Viewpoint: US benzene, styrene face lower 2021 demand

  • : Petrochemicals
  • 20/12/30

US benzene could see lower demand from styrene production in 2021 as added styrene capacity in China may result in lower US styrene exports to Asia.

China has added more than 2mn t/yr of styrene capacity since the start of 2020, and is expected to add 250,000 t/yr more by the end of the first quarter of 2021.

US benzene prices could see support next year from lower imports as a result, however, as increased Chinese benzene demand pulls typical South Korean imports away from the US. Non-integrated styrene producers in Asia will face pressure to lower operating rates, while that pressure will be less for US producers as they remain cost-advantaged globally.

US ethylene spot prices may rise next year as exports increase, further narrowing US styrene margins.

Despite weaker exports, domestic styrene demand is expected to see ongoing support from packaging.

Styrene demand from the automotive sector for styrene butadiene rubber (SBR) is likely to be mixed, as the overall economic slowdown limits new car purchases and increased work from home habits lead to less driving. But increased tariffs on imported tires could also keep SBR demand strong as producers look to build inventories. The US International Trade Commission (ITC) investigation into anti-dumping duties (ADDs) on SBR was expected to conclude in November but has been delayed until March 2021.
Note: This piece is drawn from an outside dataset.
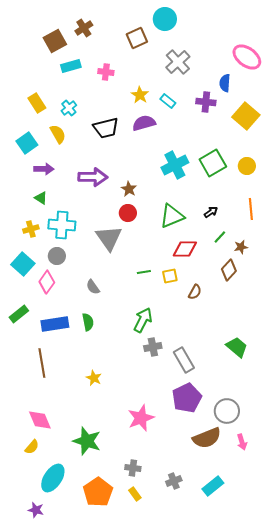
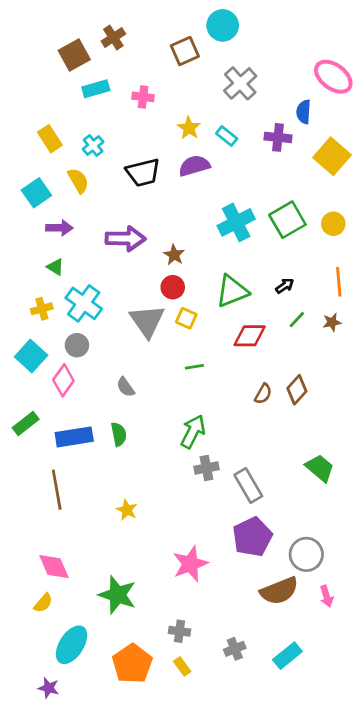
cyan cross: (62, 225) -> (84, 303), turned 32
brown star: (241, 247) -> (332, 322), moved
brown diamond: (229, 270) -> (297, 390), moved
yellow square: (170, 276) -> (186, 318), moved, turned 35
Domestic benzene production is not expected to increase until economic activity picks up following the Covid-19 pandemic, as refinery operating rates are subdued because of low demand for gasoline and middle distillates, curbing reformer operating rates.

Production of benzene from selective toluene-disproportionation (STDP) and non-selective TDP units is expected to start the year on an uptrend because of wide spreads between benzene and toluene, which will narrow on seasonal increases in demand for toluene for gasoline blending.

TDP and STDP units will also face margin crunches as values for mixed xylenes (MX) and paraxylene (MX) remain lower. Global PX prices are expected to remain low given recent gains in Asia production, which will keep a ceiling on STDP margins. Those lower PX prices are also expected to curb margins in the US at MX-PX units, putting a ceiling on MX prices and lowering TDP unit margins.

Domestic benzene production from pygas is also expected to be mostly steady, as crackers prefer lighter feedstocks such as ethane and propane to pygas, owing to more positive margins.